Дядя Никита глотает табачный дым и с укором смотрит на меня. Я его понимаю.
— Ладно, давай!
Сережка пробует улыбнуться, но сухие губы лишь вздрагивают да щурятся глаза. Он роется в ящике и достает противотанковую гранату. Мы вставляем запал и уходим в угол.
Семушкину больно — это я вижу по его лицу, но он глазами, одними только глазами может сказать многое. Вот и сейчас сказал нам: «Эх, робята, подмочь бы, да сами видите, какое дело вышло».
До пролома довольно высоко, не дотянуться.
— Лезь на меня, — говорю я Сережке.
Он на мгновение задумывается.
— Подержи, — сует мне гранату.
Я нагибаюсь, он взбирается мне на плечи.
— Товарищ лейтенант, — говорю я, — вы бы отошли.
— Пожалуй, — соглашается лейтенант.
Дядя Никита сам выползает в дверь.
— Давай! — протягивает руку Сережка.
Я подаю гранату.
— Смотри, осторожнее.
— Знаю.
Я руками упираюсь в стену, чтобы не качаться. Что делает Подюков, мне не видно. Он долго копается, пыхтит и что-то шепчет.
— Чеку заело, — наконец сообщает он тихо.
Вот черт возьми! Разожмет ненароком пальцы — и взлетим мы вместе с этими ящиками.
— Ну? — спрашиваю с нетерпением.
— Ну, ну! — передразнивает он.
— Я те нукну, когда слезешь, — ворчу я.
Но вот раздается оглушительный взрыв по ту сторону кирпичной стены; Сережка летит с моих плеч на пол; меня встряхивает, словно я сел на пружину. Крики и стоны слышатся недолго. Я помогаю своему другу подняться. Он скалит зубы, силясь улыбнуться.
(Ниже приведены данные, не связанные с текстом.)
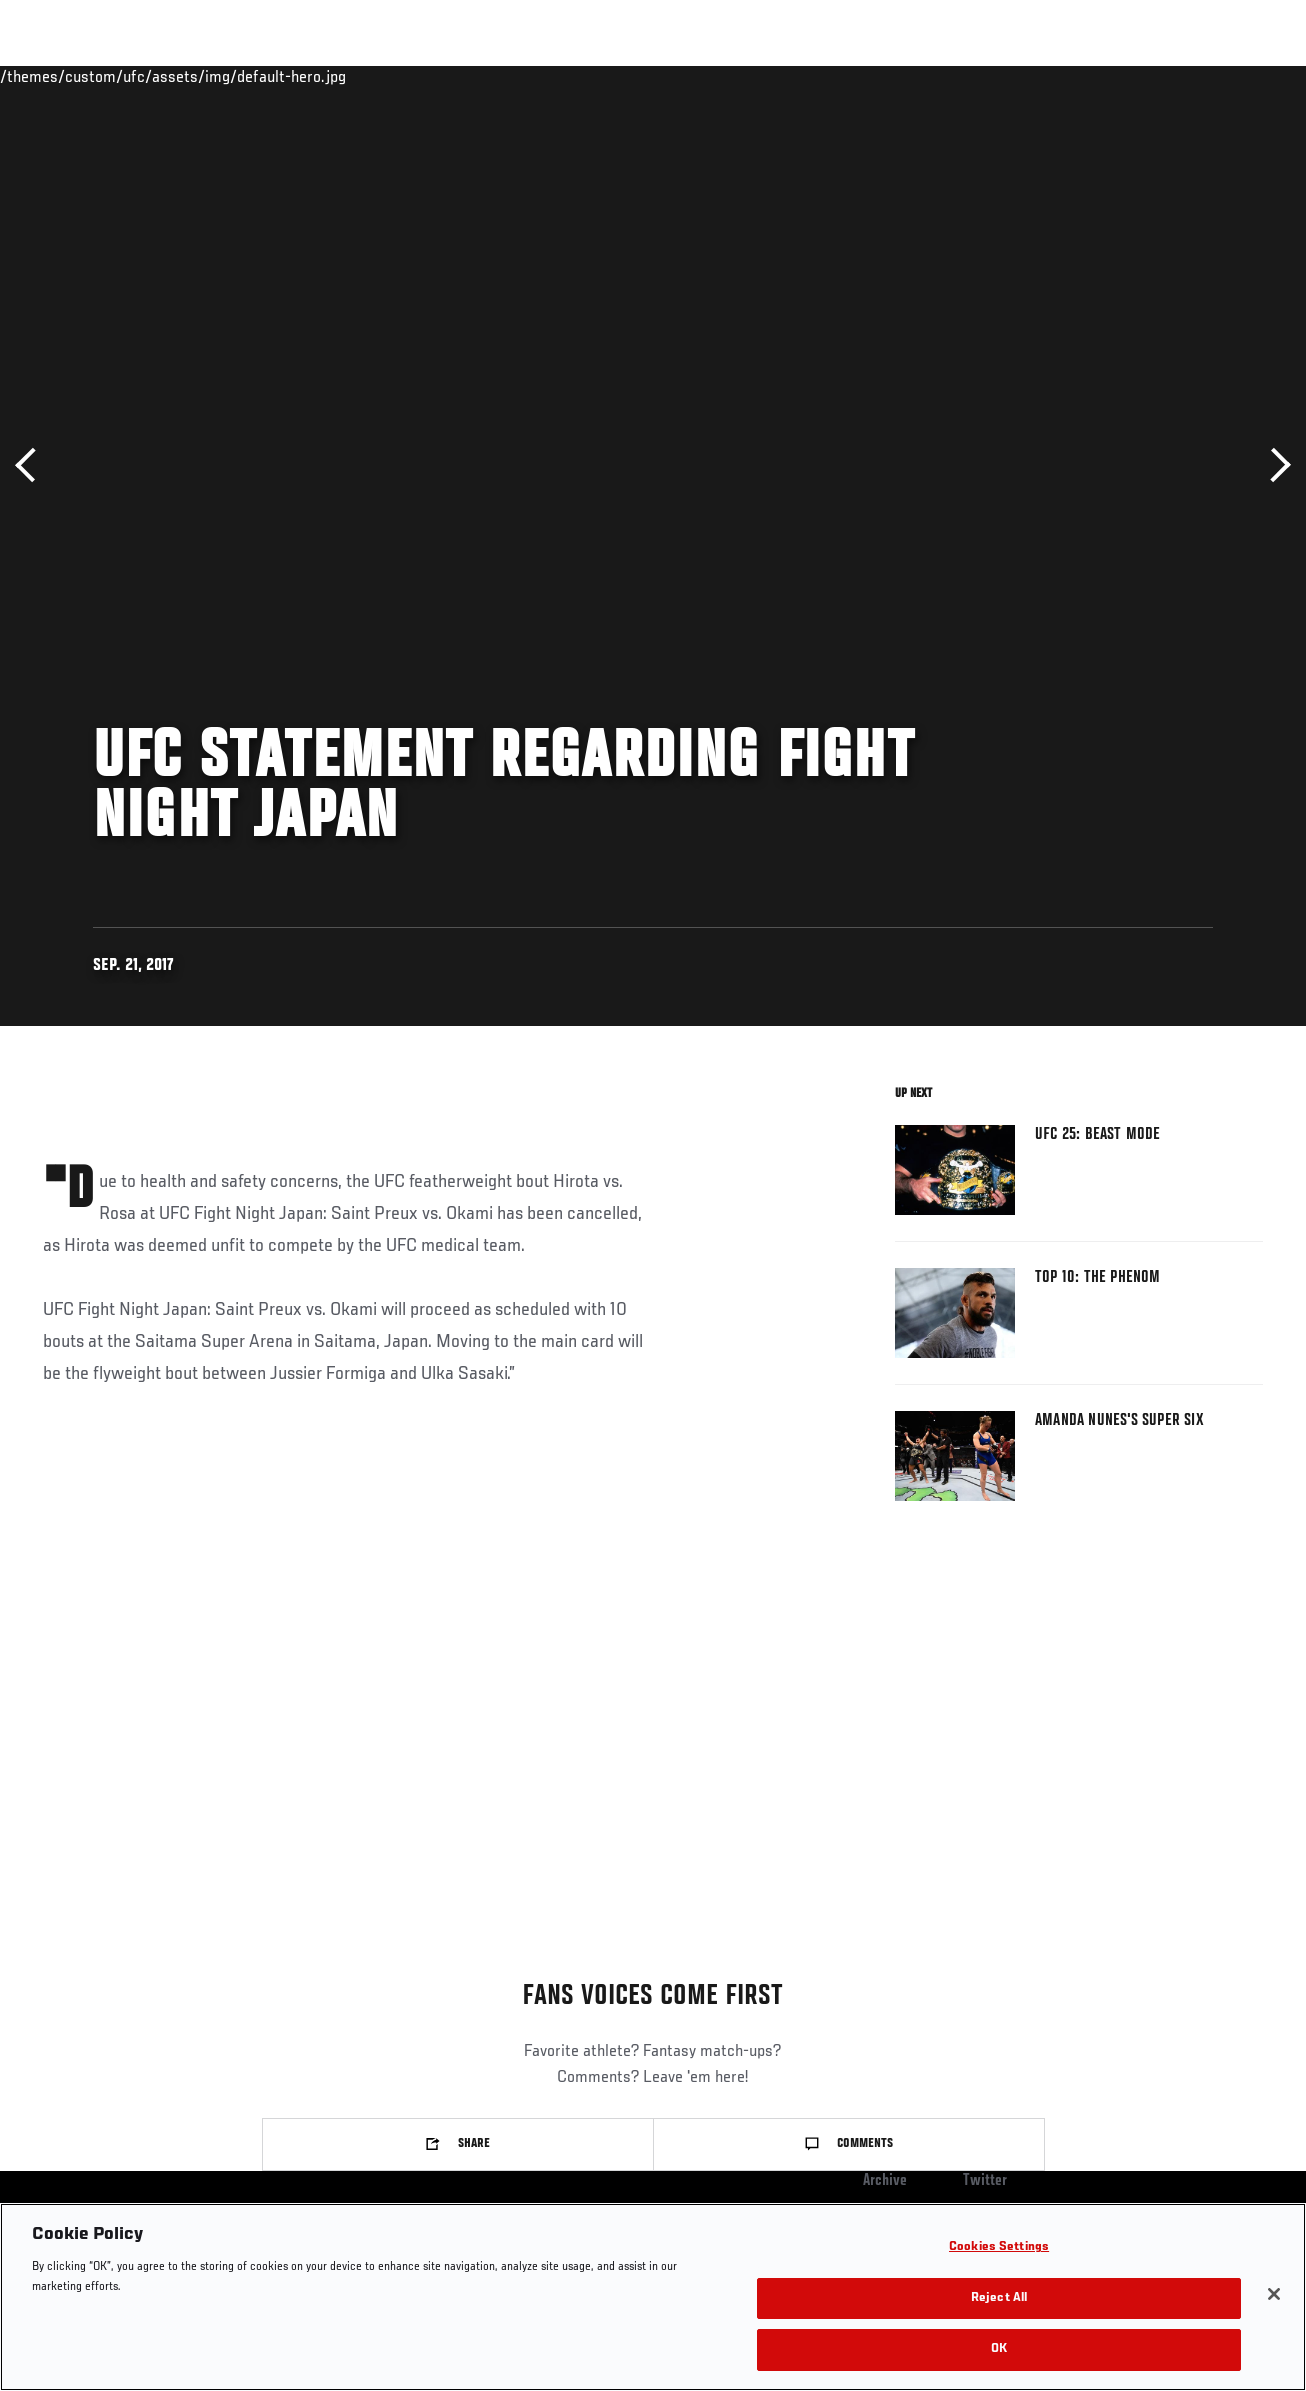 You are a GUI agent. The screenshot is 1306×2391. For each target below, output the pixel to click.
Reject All (999, 2298)
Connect (920, 76)
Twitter (985, 2181)
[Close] (1274, 2294)
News (306, 76)
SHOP (1186, 76)
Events (54, 76)
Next (1273, 465)
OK (999, 2349)
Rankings (139, 76)
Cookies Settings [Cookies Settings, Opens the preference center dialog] (999, 2247)
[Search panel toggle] (1241, 76)
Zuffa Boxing (1097, 76)
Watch (1001, 76)
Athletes (228, 76)
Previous (32, 465) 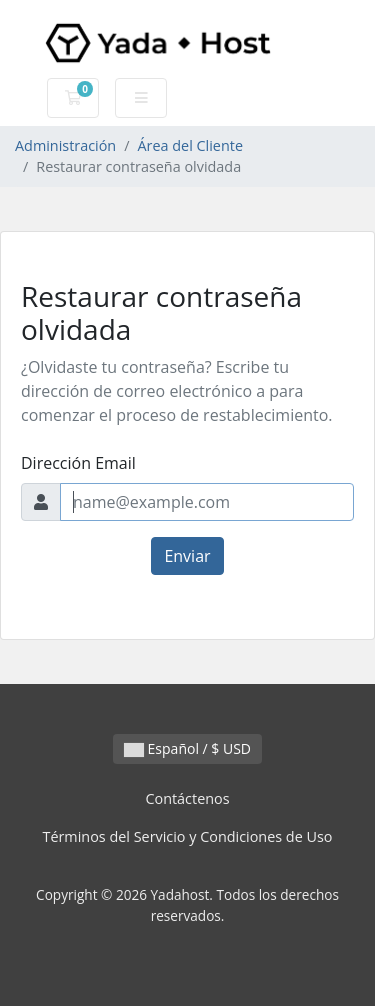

Вечером провожаем раненых. С Федосовым уходит Журавский, хотя он не ранен и не контужен. Это нас возмущает, но никто не говорит ни слова. Командование принимает Бондаренко. Перед уходом Федосов обходит нас и каждому пожимает руки.
— Держитесь, хлопцы, держитесь. Главное — надо дать понять фашистам, что даже отдельный кирпич, если он русский, способен сопротивляться. Мне как-то говорил комиссар, — продолжает он, — что Гитлер не сможет объявить миру о падении города, ежели в руках русских будет находиться хотя бы одна комната. Пусть знают, что близок локоть, да не укусишь.
Федосов стискивает зубы и хватается за раненую ногу. Потом он говорит о чем-то с младшим лейтенантом. Тот слушает внимательно, кивая головой.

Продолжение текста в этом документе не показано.